With our franchise advisory council, I look at them as partners and my coach, if you will, because they’re going to help me make sure I don’t step on landmines. If I have this great idea, they may say, “You know, maybe that’s not such a great idea.” Maybe they should think of it a different way.

The franchise advisory council will actually interview the people, as well, because I want to make sure not only do we think it’s the right person, but the people we hire are going to be interfacing with our franchisees and so I want to hear that from them, as well. And, you know, with 135 owners collectively, not on years of experience, but their backgrounds and what they’ve been through, they know a whole lot more than collectively we do here in the home office and so trying to tap into that is really, really important. So they are helping us brainstorm initiatives, make sure they’re the right ones, that it’s the right number.
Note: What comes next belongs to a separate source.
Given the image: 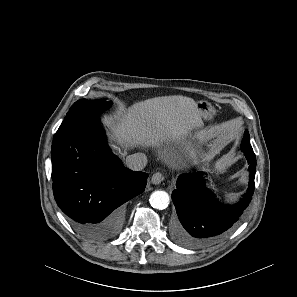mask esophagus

I really believe that you can have too many initiatives going at one time and you can’t get any of them accomplished, so they really help make sure we’re doing the right ones and it’s up to me then to know how many from that point of view.

From that group, we’ve made a number of changes with our training programs, adding a really robust, one-day financial management class and a two-day sales management class into our initial training, which we’ll also offer to existing owners. Those are changes that we just made based on what I’ve heard and the direction we need to go.